From Casetext: Smarter Legal Research

Priceline.com, Inc. v. Mayes

Connecticut Superior Court, Judicial District of Stamford-Norwalk Complex Litigation Docket at Stamford
Mar 16, 2005
2005 Ct. Sup. 4728 (Conn. Super. Ct. 2005)

Opinion

No. X08 CV 03 0196820

March 16, 2005


MEMORANDUM OF DECISION RE MOTION TO STRIKE (116.00)


Priceline.com, Inc. (Priceline) has served a ten-count complaint against Daniel Mayes and TranDigital, LLC. It is alleged that Mayes, while an employee of Walker Digital Corporation (Walker Digital) performed services for Priceline pursuant to an Intercompany Services Agreement by which Walker Digital, a large stockholder of Priceline, provided Priceline with personnel to perform legal, technical, consulting and other services for Priceline. It is alleged that Mayes, while employed by Walker Digital, "knowingly performed work for Priceline pursuant to the Intercompany Services Agreement" and was "Priceline's agent and owed Priceline a fiduciary duty, including the duties of loyalty and care."

The complaint further alleges that Mayes performed some work for Priceline in connection with Priceline's attempt to establish a commercial credit arrangement for Priceline. Specifically, it is alleged that "Mayes was involved in the initial research and contact with Wright Express Financial Services Corporation" (Wright Express) and Wright Express agreed to provide Priceline with a commercial line of credit. During this period it is alleged that Mayes formed TranDigital and he and TranDigital approached Wright Express and sought a brokerage commission for bringing Wright Express and Priceline "together for the deal." It is alleged that Wright Express paid over $2.6 million as a commission to Mayes and TranDigital, and as a result, Priceline had to pay higher fees to Wright Express under their agreement.

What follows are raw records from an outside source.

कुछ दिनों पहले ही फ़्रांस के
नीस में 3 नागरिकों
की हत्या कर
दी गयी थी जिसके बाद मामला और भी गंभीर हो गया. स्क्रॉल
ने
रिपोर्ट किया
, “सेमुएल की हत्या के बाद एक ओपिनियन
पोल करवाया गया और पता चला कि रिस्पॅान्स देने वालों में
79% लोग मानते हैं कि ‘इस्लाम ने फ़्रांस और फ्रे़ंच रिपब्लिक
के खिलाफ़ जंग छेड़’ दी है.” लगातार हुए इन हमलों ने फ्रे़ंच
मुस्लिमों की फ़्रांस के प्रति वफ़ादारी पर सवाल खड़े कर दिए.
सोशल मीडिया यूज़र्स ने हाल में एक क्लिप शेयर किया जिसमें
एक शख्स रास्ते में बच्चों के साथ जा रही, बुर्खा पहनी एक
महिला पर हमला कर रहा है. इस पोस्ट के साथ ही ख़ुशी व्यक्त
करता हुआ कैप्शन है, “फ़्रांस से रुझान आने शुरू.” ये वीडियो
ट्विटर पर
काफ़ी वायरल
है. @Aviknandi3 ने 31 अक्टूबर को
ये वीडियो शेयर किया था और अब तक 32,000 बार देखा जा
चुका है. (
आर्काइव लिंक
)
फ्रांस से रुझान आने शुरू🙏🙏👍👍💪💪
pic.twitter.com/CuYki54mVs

Finally, it is alleged that Priceline never authorized the defendants to seek a brokerage commission and was not informed of the brokerage agreement or that it was paying higher fees as a result. Priceline seeks disgorgement of the fee from the defendants. The complaint alleges the following causes of action: breach of fiduciary duty, civil conspiracy, breach of contract, unjust enrichment, breach of the implied covenant of good faith and fair dealing, conversion, statutory theft, violation of the Connecticut Unfair Trade Practices Act, General Statutes § 42-110a, constructive trust and accounting.

The defendants have moved to strike all ten counts and certain prayers for relief. As an initial matter Priceline seeks to have the motion to strike denied in its entirety on the ground that it is the defendants' second such motion.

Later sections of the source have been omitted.